0.9795,"Apple Announces Voluntary Recall of Powerbook Batteries Apple, in cooperation with the US Consumer Product Safety Commission (CPSC), announced Thursday a voluntary recall of 15 quot; Aluminum PowerBook batteries. The batteries being recalled could potentially overheat, though no injuries relating ..."


Score,Text
0.911,"Tiny 'David' Telescope Finds 'Goliath' Planet A newfound planet detected by a small, 4-inch-diameter telescope demonstrates that we are at the cusp of a new age of planet discovery. Soon, new worlds may be located at an accelerating pace, bringing the detection of the first Earth-sized world one step closer."
0.8838,"Venus: Inhabited World? by Harry Bortman In part 1 of this interview with Astrobiology Magazine editor Henry Bortman, planetary scientist David Grinspoon explained how Venus evolved from a wet planet similar to Earth to the scorching hot, dried-out furnace of today.
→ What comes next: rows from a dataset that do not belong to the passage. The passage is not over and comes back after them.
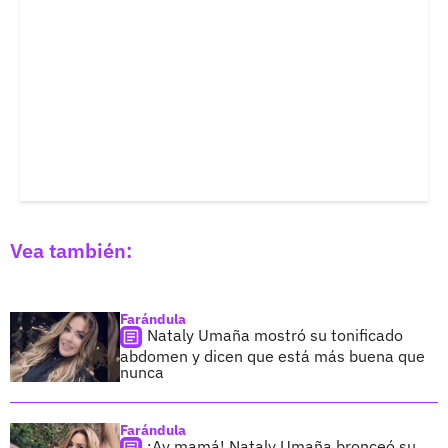
Vea también:
Farándula
Nataly Umaña mostró su tonificado
abdomen y dicen que está más buena que
nunca
Farándula
¡Ay mamá! Nataly Umaña bronceó su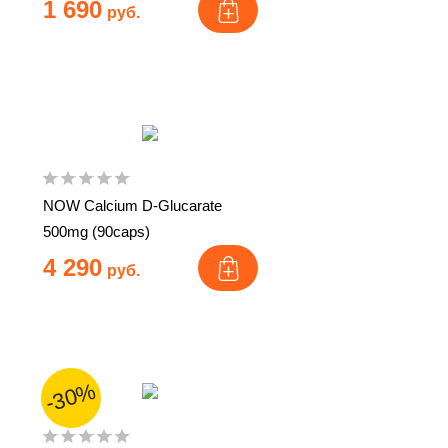
1 690
руб.
NOW Calcium D-Glucarate
500mg (90caps)
4 290
руб.
-30%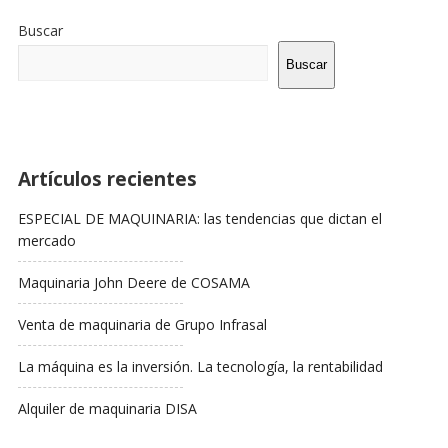
De
Buscar
La
Barra
Buscar
Lateral
Artículos recientes
ESPECIAL DE MAQUINARIA: las tendencias que dictan el
mercado
Maquinaria John Deere de COSAMA
Venta de maquinaria de Grupo Infrasal
La máquina es la inversión. La tecnología, la rentabilidad
Alquiler de maquinaria DISA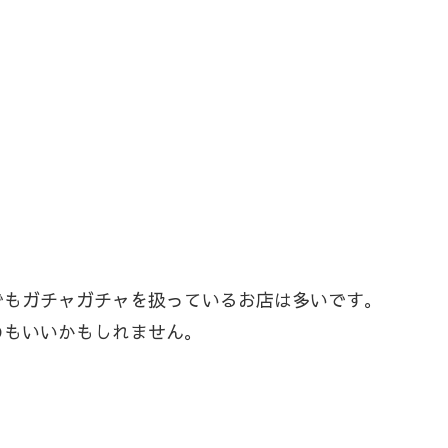
でもガチャガチャを扱っているお店は多いです。
のもいいかもしれません。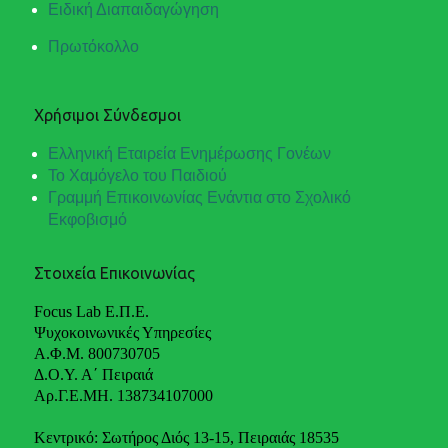
Ειδική Διαπαιδαγώγηση
Πρωτόκολλο
Χρήσιμοι Σύνδεσμοι
Ελληνική Εταιρεία Ενημέρωσης Γονέων
Το Χαμόγελο του Παιδιού
Γραμμή Επικοινωνίας Ενάντια στο Σχολικό
Εκφοβισμό
Στοιχεία Επικοινωνίας
Focus Lab Ε.Π.Ε.
Ψυχοκοινωνικές Υπηρεσίες
Α.Φ.Μ. 800730705
Δ.Ο.Υ. Α΄ Πειραιά
Αρ.Γ.Ε.ΜΗ. 138734107000
Κεντρικό: Σωτήρος Διός 13-15, Πειραιάς 18535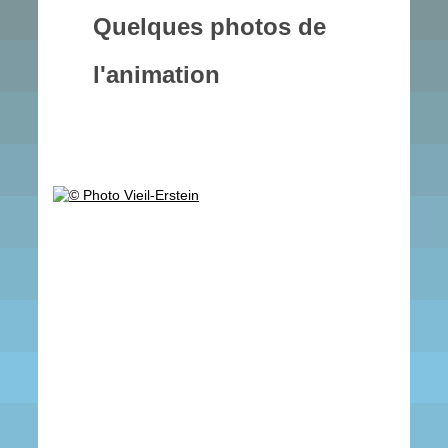
Quelques photos de
l'animation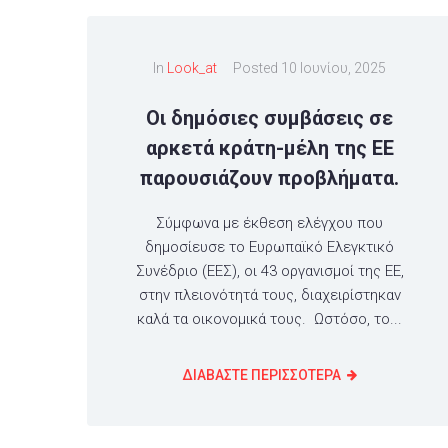
In
Look_at
Posted
10 Ιουνίου, 2025
Οι δημόσιες συμβάσεις σε
αρκετά κράτη-μέλη της ΕΕ
παρουσιάζουν προβλήματα.
Σύμφωνα με έκθεση ελέγχου που
δημοσίευσε το Ευρωπαϊκό Ελεγκτικό
Συνέδριο (ΕΕΣ), οι 43 οργανισμοί της ΕΕ,
στην πλειονότητά τους, διαχειρίστηκαν
καλά τα οικονομικά τους. Ωστόσο, το...
ΔΙΑΒΑΣΤΕ ΠΕΡΙΣΣΟΤΕΡΑ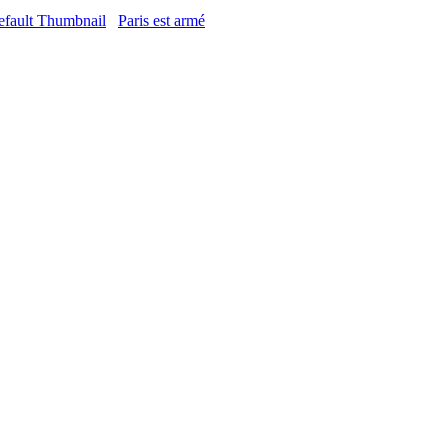
Paris est armé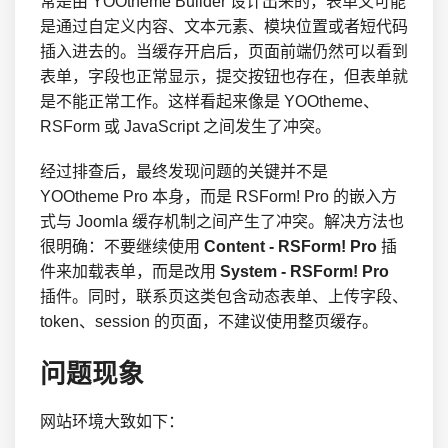
常是由 YOOtheme Builder 设计出来的，表单又可能
是通过自定义内容、文本元素、模块位置或者短代码
插入进去的。当缓存开启后，页面前端仍然可以看到
表单，字段也正常显示，提交按钮也存在，但表单就
是不能正常工作。这样看起来像是 YOOtheme、
RSForm 或 JavaScript 之间发生了冲突。
经过排查后，最终发现问题的关键并不是
YOOtheme Pro 本身，而是 RSForm! Pro 的嵌入方
式与 Joomla 缓存机制之间产生了冲突。解决方法也
很明确：不要继续使用
Content - RSForm! Pro
插
件来加载表单，而是改用
System - RSForm! Pro
插件。同时，联系页这类包含动态表单、上传字段、
token、session 的页面，不建议使用整页缓存。
问题现象
网站环境大致如下：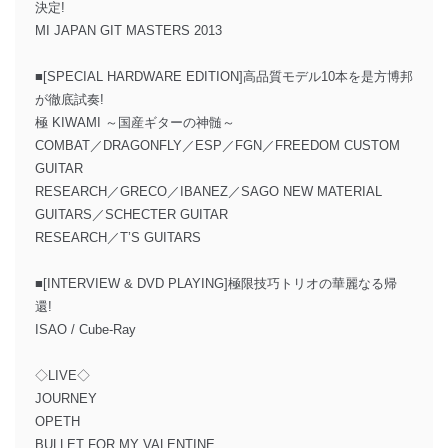
決定!
MI JAPAN GIT MASTERS 2013
■[SPECIAL HARDWARE EDITION]高品質モデル10本を是方博邦
が徹底試奏!
極 KIWAMI ～国産ギターの神髄～
COMBAT／DRAGONFLY／ESP／FGN／FREEDOM CUSTOM
GUITAR
RESEARCH／GRECO／IBANEZ／SAGO NEW MATERIAL
GUITARS／SCHECTER GUITAR
RESEARCH／T’S GUITARS
■[INTERVIEW & DVD PLAYING]極限技巧トリオの華麗なる帰
還!
ISAO / Cube-Ray
◇LIVE◇
JOURNEY
OPETH
BULLET FOR MY VALENTINE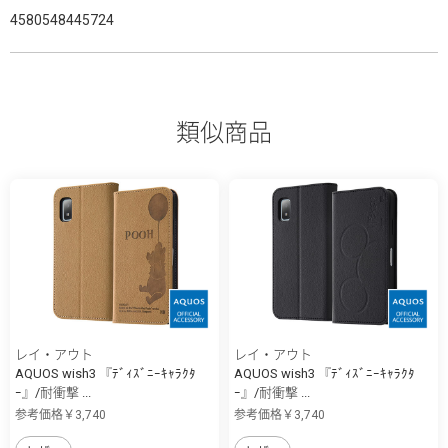
4580548445724
類似商品
レイ・アウト
レイ・アウト
AQUOS wish3 『ﾃﾞｨｽﾞﾆｰｷｬﾗｸﾀ
AQUOS wish3 『ﾃﾞｨｽﾞﾆｰｷｬﾗｸﾀ
ｰ』/耐衝撃 ...
ｰ』/耐衝撃 ...
参考価格￥3,740
参考価格￥3,740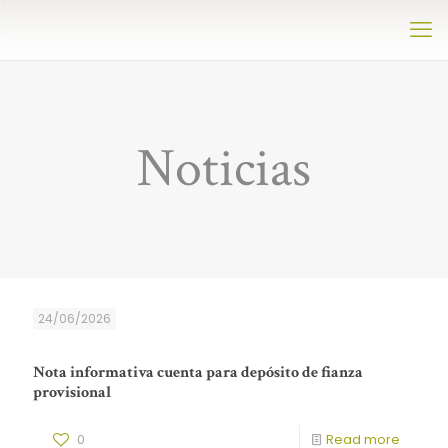
Noticias
24/06/2026
Nota informativa cuenta para depósito de fianza
provisional
0
Read more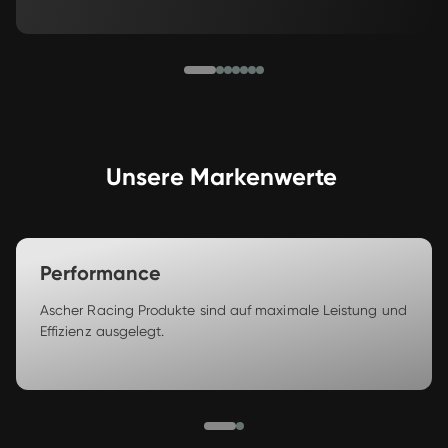
Unsere Markenwerte 
Performance
Ascher Racing Produkte sind auf maximale Leistung und 
Effizienz ausgelegt. 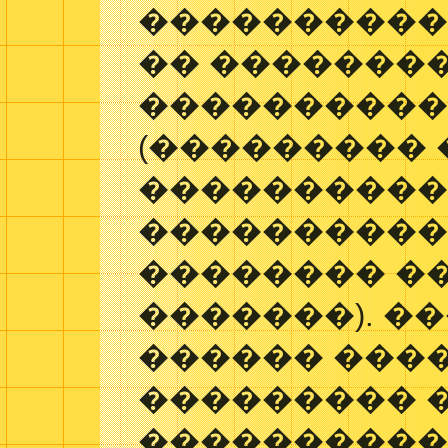
����������
�� �������
����������
(��������� 
����������
����������
�������� �
�������). �
������ ���
��������� 
����������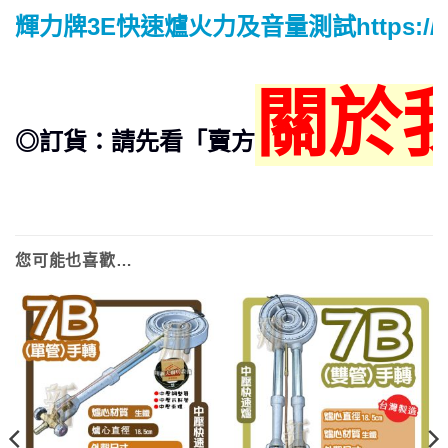
輝力牌3E快速爐火力及音量測試https://www.
關於
◎訂貨：請先看「賣方
您可能也喜歡…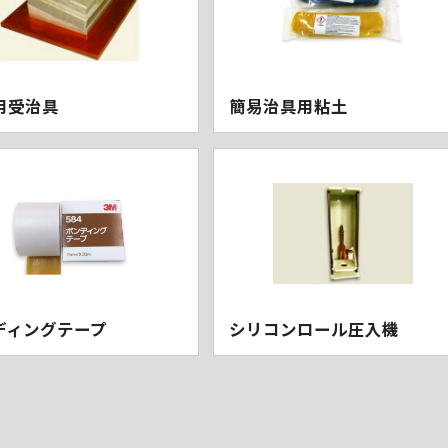
用受治具
簡易治具用粘土
ディングテープ
シリコンロール圧入機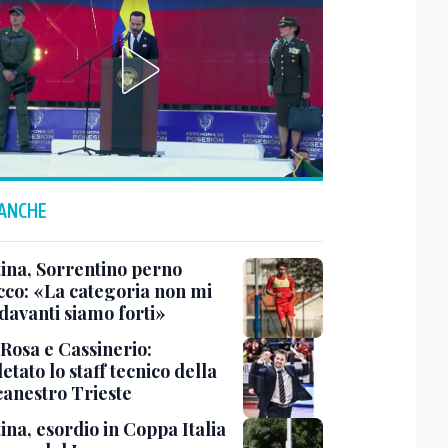
 ANCHE
tina, Sorrentino perno
acco: «La categoria non mi
davanti siamo forti»
 Rosa e Cassinerio:
tato lo staff tecnico della
canestro Trieste
ina, esordio in Coppa Italia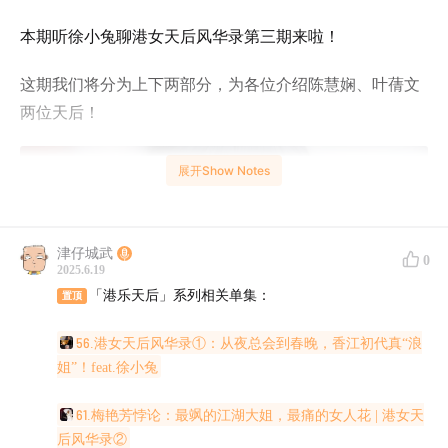
本期听徐小兔聊港女天后风华录第三期来啦！
这期我们将分为上下两部分，为各位介绍陈慧娴、叶蒨文
两位天后！
展开Show Notes
津仔城武
0
2025.6.19
「港乐天后」系列相关单集：
置顶
56.港女天后风华录①：从夜总会到春晚，香江初代真“浪
姐”！feat.徐小兔
61.梅艳芳悖论：最飒的江湖大姐，最痛的女人花 | 港女天
后风华录②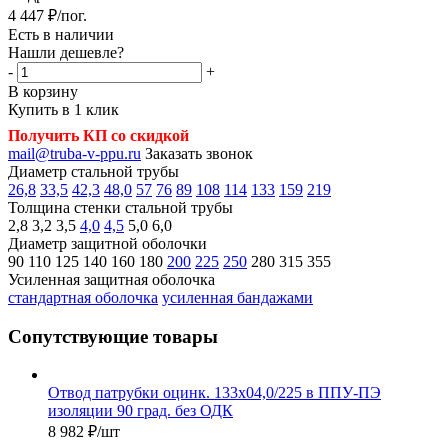
4 447
₽
/пог.
Есть в наличии
Нашли дешевле?
-
+
В корзину
Купить в 1 клик
Получить КП со скидкой
mail@truba-v-ppu.ru
Заказать звонок
Диаметр стальной трубы
26,8
33,5
42,3
48,0
57
76
89
108
114
133
159
219
Толщина стенки стальной трубы
2,8
3,2
3,5
4,0
4,5
5,0
6,0
Диаметр защитной оболочки
90
110
125
140
160
180
200
225
250
280
315
355
Усиленная защитная оболочка
стандартная оболочка
усиленная бандажами
Сопутствующие товары
Отвод патрубки оцинк. 133х04,0/225 в ППУ-ПЭ
изоляции 90 град. без ОДК
8 982
₽
/шт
In part 2, Grinspoon discusses the possibility of life on Venus..."


Score,Text
0.9961,"Dodgers 7, Braves 4 Los Angeles, Ca. -- Shawn Green belted a grand slam and a solo homer as Los Angeles beat Mike Hampton and the Atlanta Braves 7-to-4 Saturday afternoon."
0.9928,"MLB: Los Angeles 7, Atlanta 4 Shawn Green hit two home runs Saturday, including a grand slam, to lead the Los Angeles Dodgers to a 7-4 victory over the Atlanta Braves."


Score,Text
0.988,"Expos Keep Dodgers at Bay With 8-7 Win (AP) AP - Giovanni Carrara walked Juan Rivera with the bases loaded and two outs in the ninth inning Monday night, spoiling Los Angeles' six-run comeback and handing the Montreal Expos an 8-7 victory over the Dodgers."
0.9671,"Gagne blows his 2d save Pinch-hitter Lenny Harris delivered a three-run double off Eric Gagne with two outs in the ninth, rallying the Florida Marlins past the Dodgers, 6-4, last night in Los Angeles."